- Film poster
- Directed by: Kōji Wakamatsu
- Written by: Masao Adachi; Jūrō Kara; Kōji Wakamatsu;
- Produced by: Kōji Wakamatsu
- Starring: Jūrō Kara; Keiko Koyanagi; Miki Hayashi;
- Cinematography: Hideo Itoh
- Edited by: Fumio Tomita
- Music by: Koji Takamura
- Distributed by: Wakamatsu Productions
- Release date: March 1, 1967 (Japan);
- Running time: 56 minutes
- Country: Japan
- Language: Japanese

= Violated Angels =

Violated Angels (犯された白衣, Okasareta Hakui) is a film made by controversial Japanese director Kōji Wakamatsu in 1967. Wakamatsu's most famous film, it is based on the mass murder spree of Richard Speck in 1966.

== Plot ==
The film opens with a young man looking at pornographic magazines and practicing his shooting near the ocean.

During nighttime, in a nurses' rooming house, four nurses spy on two other nurses having sex. In the chaos, one of the voyeurs invites the young man, standing nearby outside, into the house to watch with them. However, the man suddenly shoots and kills one of the girls mid-coitus, terrifying the nurses. When one nurse attempts to escape, he chases after her. Hallucinating that the nurses are laughing at him, he shoots the nurse, killing her. Another nurse tries to appease the man by having sex with him. However, after another hallucination of the nurses mocking him, he shoots her in the anus, killing her.

The Head Nurse begs him to spare the remaining nurses at the expense of her own life. She wonders why the man is killing them, She suggests he targeted them because of a hatred of nurses or sexual frustration. She also reveals that she has a son in Katsuura, before begging the killer to spare her. She attempts to appeal to the societal honor towards nurses, whom she calls "angels in white dresses", and has another nurse dress up in her nurse outfit. In response, the killer ties both the Head Nurse and the outfitted nurse up, before flaying the latter alive. The Head Nurse frantically begs for her life, even revealing that she lied about having a son, before tearfully accepting her death. The man calls her an "angel whore" before shooting and killing her.

The sole remaining nurse asks why the man killed the other nurses. When he replies that he did so to "decorate" her with their blood, she responds that he could have simply used his own blood. To prove so, she bites his finger, releasing his blood. Satisfied, the man spares her. After he reveals he is from near the ocean, she sings the song "Song of the Conch" as the two have sex.

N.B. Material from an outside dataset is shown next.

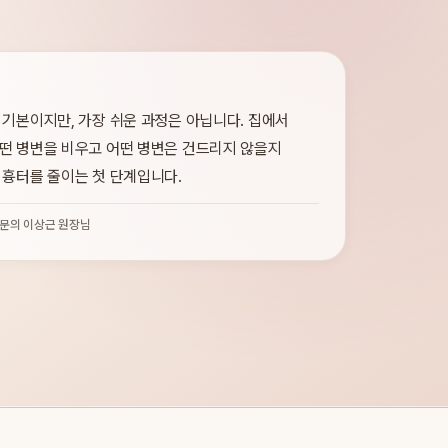
 기본이지만, 가장 쉬운 과정은 아닙니다. 집에서
떤 병변을 비우고 어떤 병변은 건드리지 않을지
 흉터를 줄이는 첫 단계입니다.
문의 이상근 원장님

The film ends with shots of the man and the survivor nurse running across the oceanside, before fondling each other in the middle of the other nurses' corpses, which are arranged in a star formation resembling the Japanese flag. The nurse is gone, leaving the sleeping man, by the time the police raid the rooming house.

In the tradition of Wakamatsu's other Pinku eiga, there is much sexuality and nudity. However most of the actual murders take place off screen. Like other examples in Wakamatsu's work, the plot simplicity often feels like a "sadistic haiku".

==Cast==
- Jūrō Kara as The Handsome Boy
- Keiko Koyanagi as The Head Nurse
- Miki Hayashi as Nurse A
- Shoko Kidowaki as Nurse B
- Makiko Saegusa as Nurse C
- Kyoko Yoyoi as Nurse D
- Michiko Sakamoto as The Young Girl
- Gusaku Satô as Riot Policeman
- Shûzô Tanaka as Riot Policeman
- Matajûrô Arafune as Riot Policeman
- Kentarô Aichi as Riot Policeman

==Production==
The film was shot in black and white in just three days, probably much of it improvised and because of the low budget, many of the actresses were not professionals.

== Criticism ==
Like many films of this nature, Violated Angels was called anti-feminist and misogynistic by some critics. In Film As A Subversive Art, a book on underground cinema, Amos Vogel praises Wakamatsu's artistic talent, yet pans the film for its "...anti-feminist sadism which is not based on any ideological explanation and finally contributes misanthropic flavour to his work."